What are collective proceedings?
Collective proceedings are a legal procedure for dealing with a company’s financial problems. It begins when the company can no longer pay its debts. The aim is to save the company or, alternatively, to pay creditors by selling the company’s assets in a fair manner.
During this procedure, several people are involved, such as the mandataire judiciaire, who represents the creditors, and sometimes the administrateur judiciaire, who helps the company. The procedure may lead to a plan to turn the company around, or to its liquidation if it cannot be saved.
Definitions relating to collective proceedings
One of the first potential phases of collective proceedings is judicial reorganisation. This stage takes place after it has been established that payment has stopped. The aim of receivership is to enable the company to continue trading, maintain employment and pay off its debts. During this period, measures are taken to restructure the business and draw up a continuation plan. This plan is often conditional on efforts on the part of both the company and its creditors, and its adoption depends on the court’s approval.
During receivership, the company may be authorised to carry out certain management actions, but often under the supervision of the receiver.
If no viable solution is found, the receivership may lead to liquidation.

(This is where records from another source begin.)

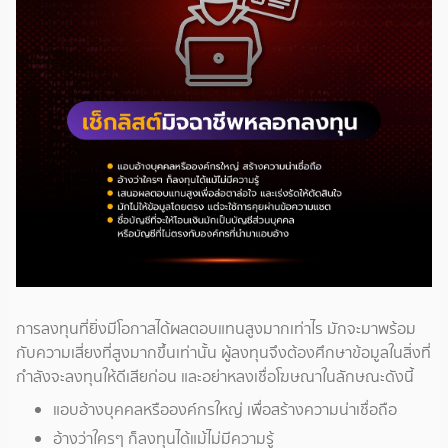
การลงทุนที่ยิ่งมีโอกาสได้ผลตอบแทนสูงมากเท่าไร มักจะมาพร้อม
กับความเสี่ยงที่สูงมากขึ้นเท่านั้น ผู้ลงทุนจึงต้องศึกษาข้อมูลในสิ่งที่
กำลังจะลงทุนให้ดีเสียก่อน และอย่าหลงเชื่อโฆษณาในลักษณะดังนี้
แอบอ้างบุคคลหรือองค์กรใหญ่ เพื่อสร้างความน่าเชื่อถือ
อ้างว่าใครๆ ก็ลงทุนได้แม้ไม่มีความรู้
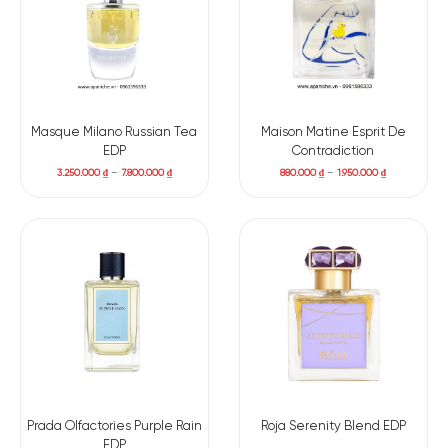
L Red Tea Vetiver mở đầu với nốt hương tươi sáng từ cam
Bergamot và chanh, mang đến cảm giác sạch sẽ và nhẹ
nhàng. Ngay sau đó, hương trà rooibos dần hiện lên – một loại
trà Nam Phi đặc trưng bởi sắc thái ấm áp, thoảng chút ngọt
dịu và phảng phất mùi cỏ khô thanh thoát. Cỏ hương bài
(vetiver) bổ sung thêm lớp nền khô ráo, thảo mộc, giúp mùi trà
Masque Milano Russian Tea
Maison Matine Esprit De
trở nên rõ nét hơn mà không bị ngọt gắt. Kết thúc là sự mượt
EDP
Contradiction
mà, sâu lắng của gỗ đàn hương và xạ hương, tạo cảm giác
3.250.000
₫
–
7.800.000
₫
880.000
₫
–
1.950.000
₫
mềm mại và sạch sẽ, lưu lại trên da như một lớp hương tự
nhiên đầy tinh tế.
Các tầng hương chính:
Hương đầu: Cam bergamot, chanh vàng.
Hương giữa: Trà Rooibos, cỏ hương bài.
Hương cuối: Gỗ đàn hương, xạ hương.
Prada Olfactories Purple Rain
Roja Serenity Blend EDP
EDP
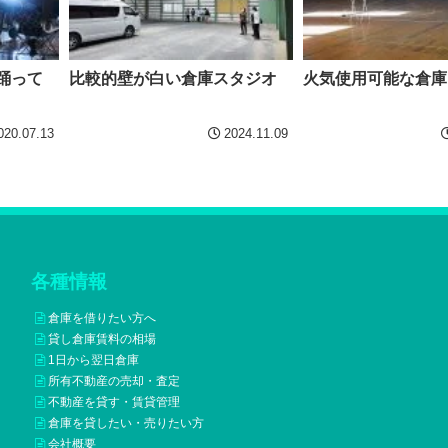
踊って
比較的壁が白い倉庫スタジオ
火気使用可能な倉庫
020.07.13
2024.11.09
各種情報
倉庫を借りたい方へ
貸し倉庫賃料の相場
1日から翌日倉庫
所有不動産の売却・査定
不動産を貸す・賃貸管理
倉庫を貸したい・売りたい方
会社概要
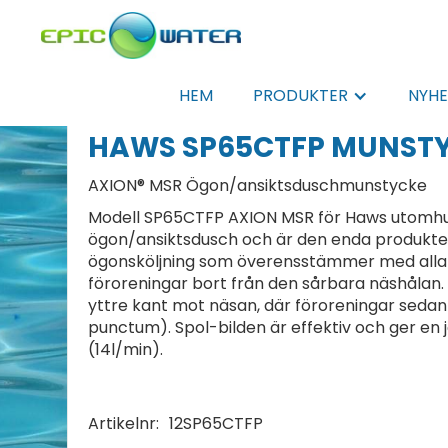
HEM
PRODUKTER
NYHE
HAWS SP65CTFP MUNST
AXION® MSR Ögon/ansiktsduschmunstycke
Modell SP65CTFP AXION MSR för Haws utomhus
ögon/ansiktsdusch och är den enda produkt
ögonsköljning som överensstämmer med alla 
föroreningar bort från den sårbara näshålan.
yttre kant mot näsan, där föroreningar sedan
punctum). Spol-bilden är effektiv och ger en 
(14l/min).
Artikelnr:
12SP65CTFP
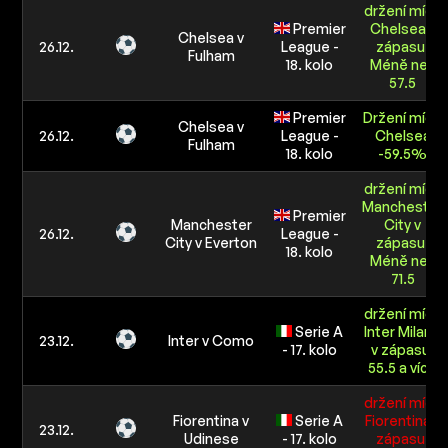
držení míče
Premier
Chelsea v
Chelsea v
26.12.
League -
zápasu:
Fulham
18. kolo
Méně než
57.5
Premier
Držení míče
Chelsea v
26.12.
League -
Chelsea
Fulham
18. kolo
-59.5%
držení míče
Manchester
Premier
Manchester
City v
26.12.
League -
City v Everton
zápasu:
18. kolo
Méně než
71.5
držení míče
Serie A
Inter Milano
23.12.
Inter v Como
- 17. kolo
v zápasu:
55.5 a více
držení míče
Fiorentina v
Serie A
Fiorentina v
23.12.
Udinese
- 17. kolo
zápasu:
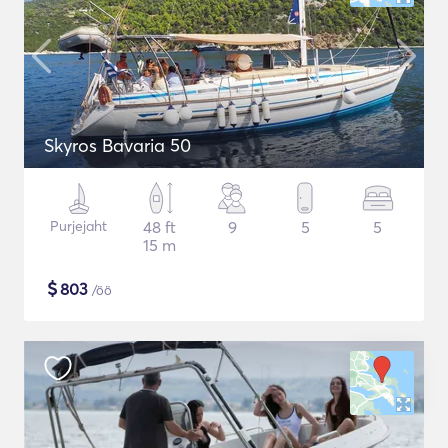
Skyros Bavaria 50
Purjejaht
48 ft
9
5
5
15 m
$
803
/öö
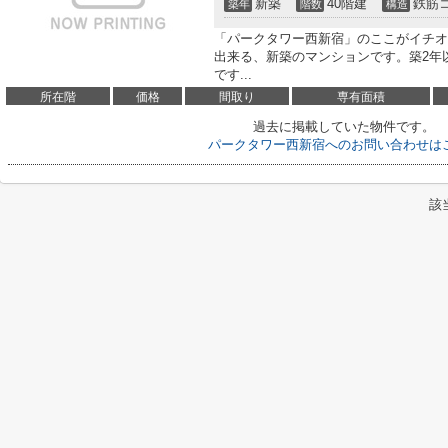
新築
40階建
鉄筋
築年
階数
構造
「パークタワー西新宿」のここがイチオ
出来る、新築のマンションです。築2年
です...
所在階
価格
間取り
専有面積
過去に掲載していた物件です。
パークタワー西新宿へのお問い合わせは
該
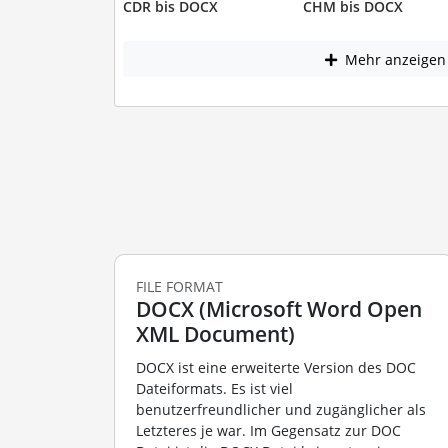
CDR bis DOCX
CHM bis DOCX
Mehr anzeigen
FILE FORMAT
DOCX (Microsoft Word Open
XML Document)
DOCX ist eine erweiterte Version des DOC
Dateiformats. Es ist viel
benutzerfreundlicher und zugänglicher als
Letzteres je war. Im Gegensatz zur DOC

Judicial liquidation is ordered when it is clearly impossible for a company to recover. The aim is to put an end to the company’s activity and liquidate its assets by selling them off. The judicial representative plays a key role in this phase, selling the company’s assets and distributing the proceeds of the sale among the various creditors in accordance with the order of priority established by law.

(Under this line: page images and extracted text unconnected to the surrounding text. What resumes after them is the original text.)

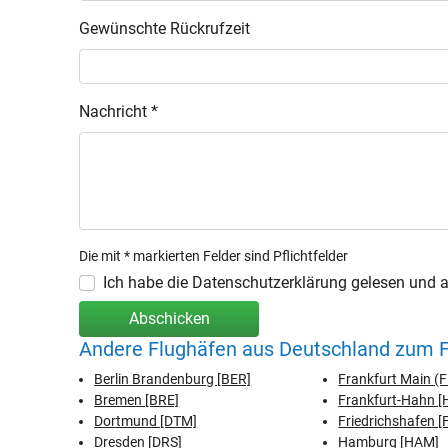
Gewünschte Rückrufzeit
Nachricht *
Die mit * markierten Felder sind Pflichtfelder
Ich habe die Datenschutzerklärung gelesen und ak
Abschicken
Andere Flughäfen aus Deutschland zum F
Berlin Brandenburg [BER]
Frankfurt Main (
Bremen [BRE]
Frankfurt-Hahn 
Dortmund [DTM]
Friedrichshafen [
Dresden [DRS]
Hamburg [HAM]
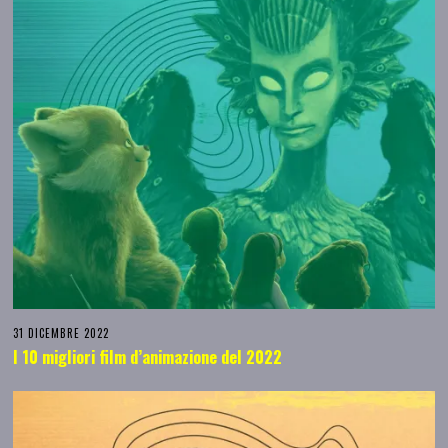
31 DICEMBRE 2022
I 10 migliori film d’animazione del 2022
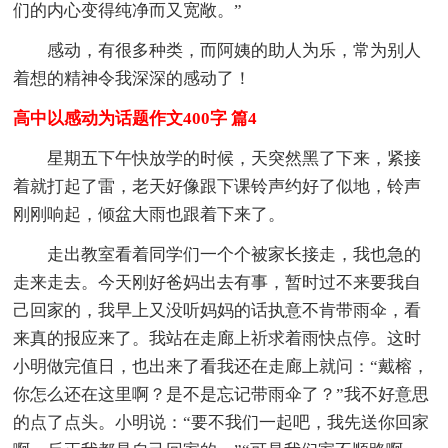
们的内心变得纯净而又宽敞。”
感动，有很多种类，而阿姨的助人为乐，常为别人
着想的精神令我深深的感动了！
高中以感动为话题作文400字 篇4
星期五下午快放学的时候，天突然黑了下来，紧接
着就打起了雷，老天好像跟下课铃声约好了似地，铃声
刚刚响起，倾盆大雨也跟着下来了。
走出教室看着同学们一个个被家长接走，我也急的
走来走去。今天刚好爸妈出去有事，暂时过不来要我自
己回家的，我早上又没听妈妈的话执意不肯带雨伞，看
来真的报应来了。我站在走廊上祈求着雨快点停。这时
小明做完值日，也出来了看我还在走廊上就问：“戴榕，
你怎么还在这里啊？是不是忘记带雨伞了？”我不好意思
的点了点头。小明说：“要不我们一起吧，我先送你回家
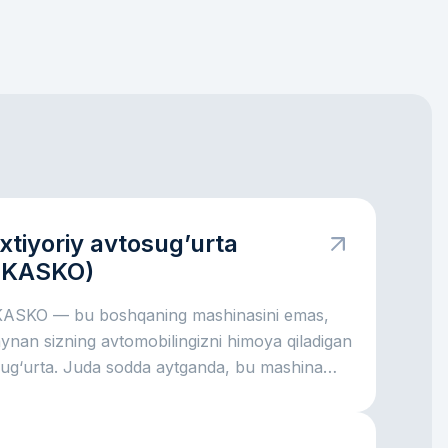
Ixtiyoriy avtosug’urta
(KASKO)
KASKO — bu boshqaning mashinasini emas,
ynan sizning avtomobilingizni himoya qiladigan
sug‘urta. Juda sodda aytganda, bu mashina
chun moliyaviy yostiqcha kabi: avariya bo‘lsa,
yna sinsa, avtoturargohda shikast yetsa,
araxt tushsa yoki hatto mashina o‘g‘irlansa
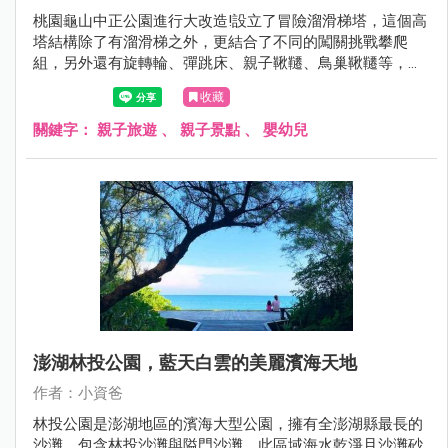
桃園龜山中正公園進行大改造!設立了冒險溜滑梯塔，這個高
塔結構除了有溜滑梯之外，更結合了不同的闖關挑戰攀爬
組，另外還有旋轉輪、彈跳床、親子鞦韆、鳥巢鞦韆等，遊
具一旁的沙坑也有沙桌水道的設立，變得跟以前完全不一樣
收藏
了!現在就跟著小資爸一起來看看改造後的龜山中正公園吧！
關鍵字：
親子旅遊
、
親子景點
、
嬰幼兒
澎湖林投公園，藍天白雲的美麗濱海天地
作者：小資爸
林投公園是澎湖地區的濱海大型公園，擁有全澎湖縣最長的
沙灘，包含林投沙灘與隘門沙灘，此區域海水乾淨且沙灘砂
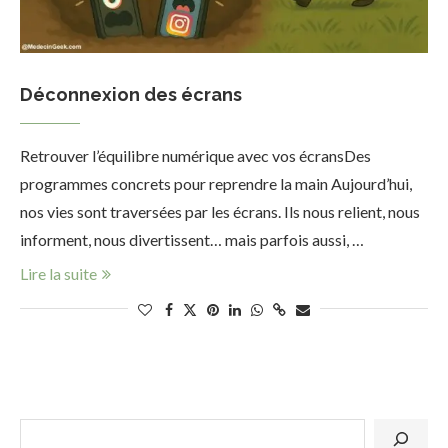
Déconnexion des écrans
Retrouver l’équilibre numérique avec vos écransDes
programmes concrets pour reprendre la main Aujourd’hui,
nos vies sont traversées par les écrans. Ils nous relient, nous
informent, nous divertissent… mais parfois aussi, …
Lire la suite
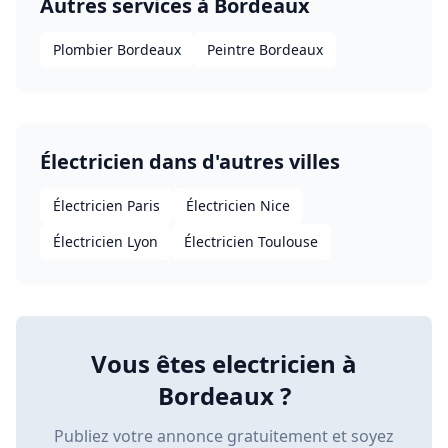
Autres services à
Bordeaux
Plombier Bordeaux
Peintre Bordeaux
Électricien
dans d'autres villes
Électricien
Paris
Électricien
Nice
Électricien
Lyon
Électricien
Toulouse
Vous êtes
electricien
à
Bordeaux
?
Publiez votre annonce gratuitement et soyez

Employees are generally the first to be compensated through the AGS (Association pour la Gestion du régime de garantie des créances des Salariés).

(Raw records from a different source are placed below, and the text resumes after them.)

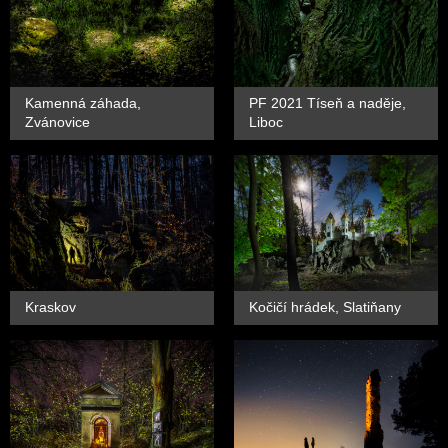
Kamenná záhada,
PF 2021 Tíseň a naděje,
Zvánovice
Liboc
Kraskov
Kočičí hrádek, Slatiňany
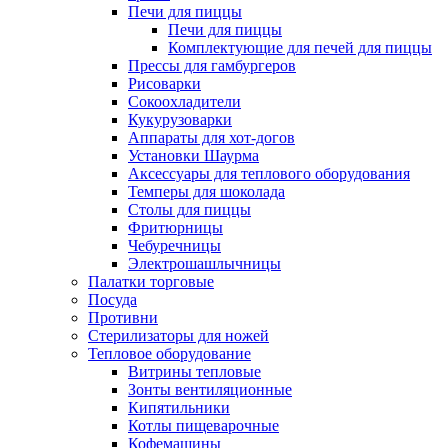
Печи для пиццы
Печи для пиццы
Комплектующие для печей для пиццы
Прессы для гамбургеров
Рисоварки
Сокоохладители
Кукурузоварки
Аппараты для хот-догов
Установки Шаурма
Аксессуары для теплового оборудования
Темперы для шоколада
Столы для пиццы
Фритюрницы
Чебуречницы
Электрошашлычницы
Палатки торговые
Посуда
Противни
Стерилизаторы для ножей
Тепловое оборудование
Витрины тепловые
Зонты вентиляционные
Кипятильники
Котлы пищеварочные
Кофемашины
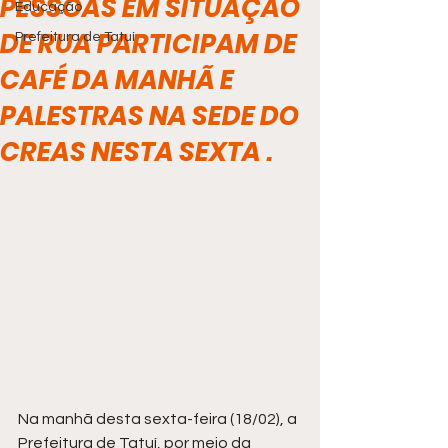
PESSOAS EM SITUAÇÃO
Educação
DE RUA PARTICIPAM DE
Prefeitura de Tatuí
CAFÉ DA MANHÃ E
PALESTRAS NA SEDE DO
CREAS NESTA SEXTA .
Na manhã desta sexta-feira (18/02), a 
Prefeitura de Tatuí, por meio da 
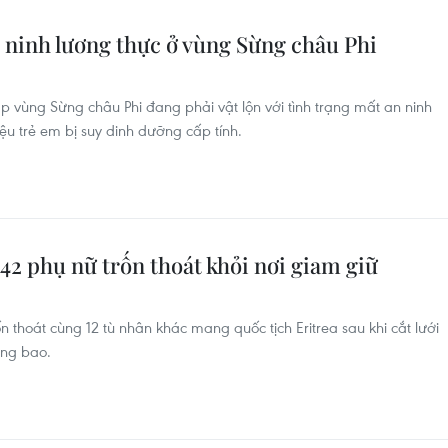
 ninh lương thực ở vùng Sừng châu Phi
p vùng Sừng châu Phi đang phải vật lộn với tình trạng mất an ninh
iệu trẻ em bị suy dinh dưỡng cấp tính.
42 phụ nữ trốn thoát khỏi nơi giam giữ
 thoát cùng 12 tù nhân khác mang quốc tịch Eritrea sau khi cắt lưới
ờng bao.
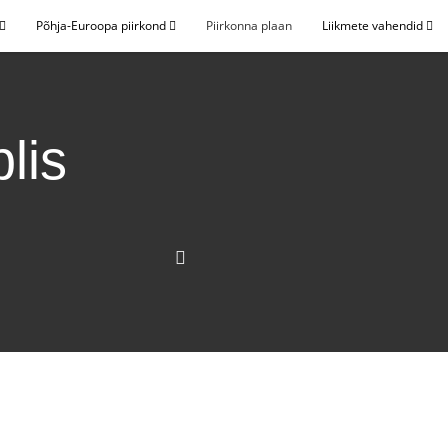
Põhja-Euroopa piirkond
Piirkonna plaan
Liikmete vahendid
lis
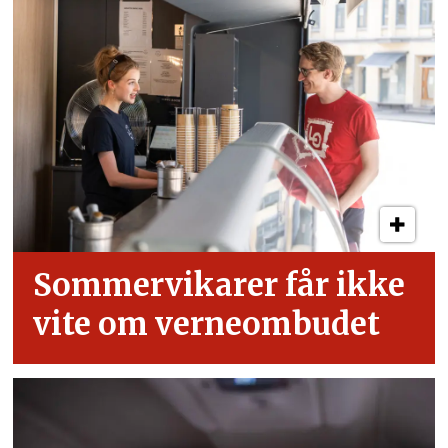
Sommervikarer får ikke
vite om verneombudet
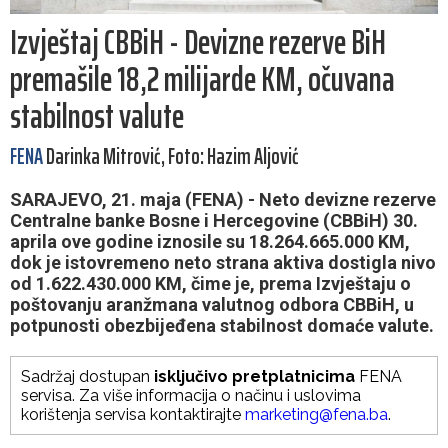
Izvještaj CBBiH - Devizne rezerve BiH
premašile 18,2 milijarde KM, očuvana
stabilnost valute
FENA
Darinka Mitrović, Foto: Hazim Aljović
SARAJEVO, 21. maja (FENA) - Neto devizne rezerve
Centralne banke Bosne i Hercegovine (CBBiH) 30.
aprila ove godine iznosile su 18.264.665.000 KM,
dok je istovremeno neto strana aktiva dostigla nivo
od 1.622.430.000 KM, čime je, prema Izvještaju o
poštovanju aranžmana valutnog odbora CBBiH, u
potpunosti obezbijeđena stabilnost domaće valute.
Sadržaj dostupan
isključivo pretplatnicima
FENA
servisa. Za više informacija o načinu i uslovima
korištenja servisa kontaktirajte
marketing@fena.ba
.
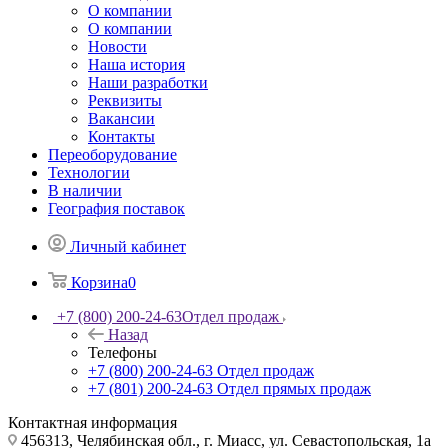
О компании
О компании
Новости
Наша история
Наши разработки
Реквизиты
Вакансии
Контакты
Переоборудование
Технологии
В наличии
География поставок
Личный кабинет
Корзина
0
+7 (800) 200-24-63
Отдел продаж
Назад
Телефоны
+7 (800) 200-24-63
Отдел продаж
+7 (801) 200-24-63
Отдел прямых продаж
Контактная информация
456313, Челябинская обл., г. Миасс, ул. Севастопольская, 1а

Once the creditors have been paid, any balance remaining is returned to the company’s partners or shareholders.
Pledging is a form of security often used in insolvency proceedings. It involves pledging an asset belonging to the company (stock, equipment, business goodwill) as security for a debt. However, unlike mortgages, pledging does not automatically lead to the seizure of the asset by the creditor.
Pledging gives the beneficiary creditors a preferential right to the proceeds of the sale of the pledged assets in the event of the company’s liquidation.
It is a key element that can influence the fate of a company in receivership by providing creditors with an additional guarantee, which can, where appropriate, make it easier to obtain financing in critical periods.